**TASK TO COMPLETE:** Down to the last line, print the data that follows exactly, without its pictures.

**AVAILABLE DATA:**
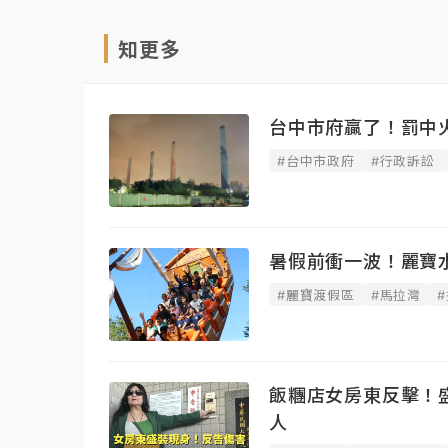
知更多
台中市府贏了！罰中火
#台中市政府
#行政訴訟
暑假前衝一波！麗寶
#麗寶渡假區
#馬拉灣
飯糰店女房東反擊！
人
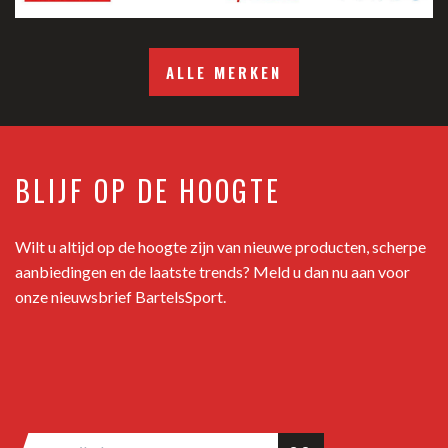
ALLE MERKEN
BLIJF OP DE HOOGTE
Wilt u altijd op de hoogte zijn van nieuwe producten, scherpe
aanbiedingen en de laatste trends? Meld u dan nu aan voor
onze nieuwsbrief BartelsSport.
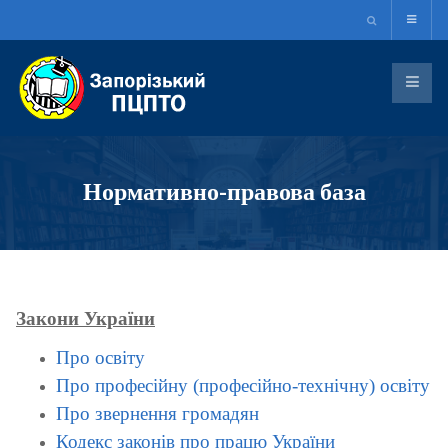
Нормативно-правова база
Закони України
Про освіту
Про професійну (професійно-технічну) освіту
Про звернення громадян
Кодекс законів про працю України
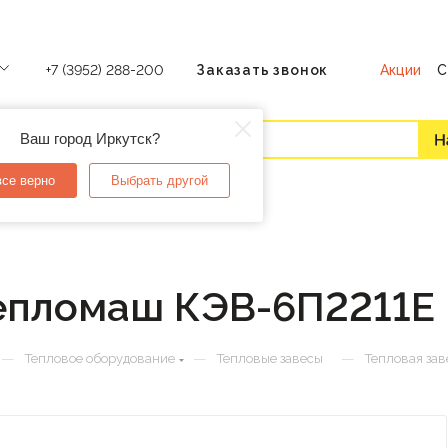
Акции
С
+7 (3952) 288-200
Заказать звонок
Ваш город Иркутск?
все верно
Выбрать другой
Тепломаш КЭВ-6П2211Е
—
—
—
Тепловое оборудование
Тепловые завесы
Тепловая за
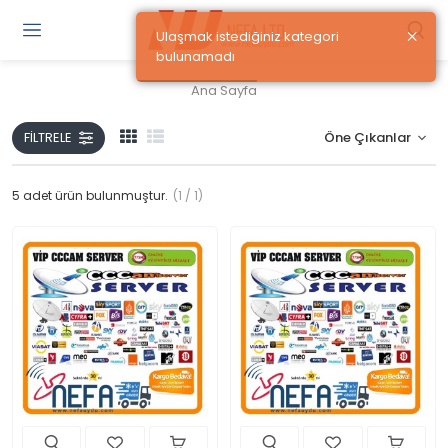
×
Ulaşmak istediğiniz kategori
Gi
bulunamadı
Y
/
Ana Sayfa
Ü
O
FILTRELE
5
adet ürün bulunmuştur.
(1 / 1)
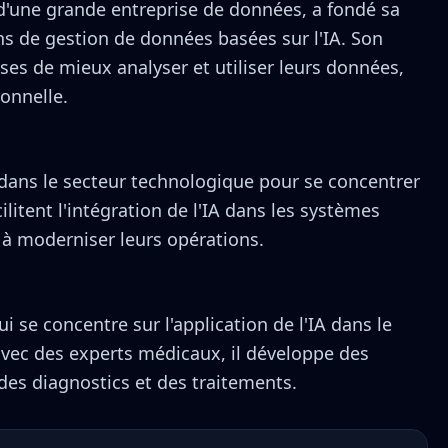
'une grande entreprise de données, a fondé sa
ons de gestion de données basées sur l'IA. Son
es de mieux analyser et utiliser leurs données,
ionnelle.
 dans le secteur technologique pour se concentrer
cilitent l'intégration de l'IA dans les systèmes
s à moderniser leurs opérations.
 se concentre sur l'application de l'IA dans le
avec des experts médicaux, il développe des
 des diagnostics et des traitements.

**EXERCISE RESULT:**
知更多
台中市府贏了！罰中火
#台中市政府
#行政訴訟
暑假前衝一波！麗寶
#麗寶渡假區
#馬拉灣
飯糰店女房東反擊！
人
ALLE MERKEN
BLIJF OP DE HOOGTE
Wilt u altijd op de hoogte zijn van nieuwe producten, scherpe
aanbiedingen en de laatste trends? Meld u dan nu aan voor
onze nieuwsbrief BartelsSport.
Нормативно-правова база
Закони України
Про освіту
Про професійну (професійно-технічну) освіту
Про звернення громадян
Кодекс законів про працю України
Акции
С
+7 (3952) 288-200
Заказать звонок
Ваш город Иркутск?
все верно
Выбрать другой
Тепломаш КЭВ-6П2211Е
—
—
—
Тепловое оборудование
Тепловые завесы
Тепловая за
×
Ulaşmak istediğiniz kategori
Gi
bulunamadı
Y
/
Ana Sayfa
Ü
O
FILTRELE
5
adet ürün bulunmuştur.
(1 / 1)
'une grande entreprise de données, a fondé sa
ons de gestion de données basées sur l'IA. Son
es de mieux analyser et utiliser leurs données,
ionnelle.
 dans le secteur technologique pour se concentrer
cilitent l'intégration de l'IA dans les systèmes
s à moderniser leurs opérations.
 se concentre sur l'application de l'IA dans le
avec des experts médicaux, il développe des
 des diagnostics et des traitements.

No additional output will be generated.